• _TASK_
The data below should be restated word for word, pictures omitted.
________________________________________
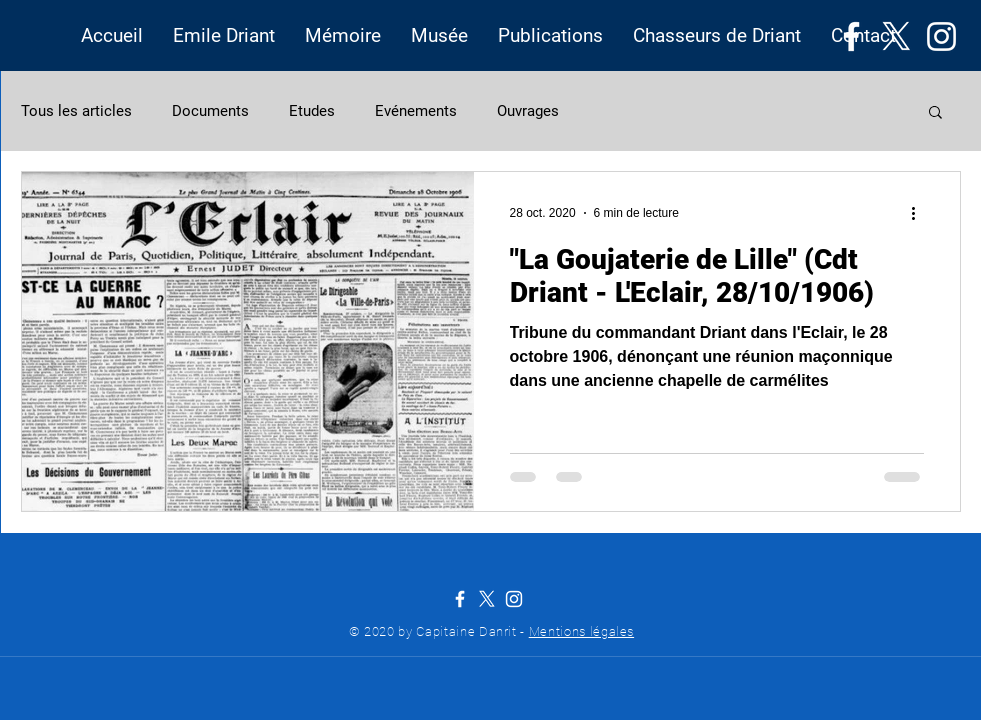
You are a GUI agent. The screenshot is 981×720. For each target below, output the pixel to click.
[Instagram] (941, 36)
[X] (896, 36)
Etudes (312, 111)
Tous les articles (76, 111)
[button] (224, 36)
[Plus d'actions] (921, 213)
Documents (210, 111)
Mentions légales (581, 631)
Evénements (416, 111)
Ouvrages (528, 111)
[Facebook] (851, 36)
________________________________________
• _WRITTEN RESPONSE_
You are a GUI agent. The screenshot is 981×720. For each target below, output the pixel to click.
[Instagram] (941, 36)
[X] (896, 36)
Etudes (312, 111)
Tous les articles (76, 111)
[button] (224, 36)
[Plus d'actions] (921, 213)
Documents (210, 111)
Mentions légales (581, 631)
Evénements (416, 111)
Ouvrages (528, 111)
[Facebook] (851, 36)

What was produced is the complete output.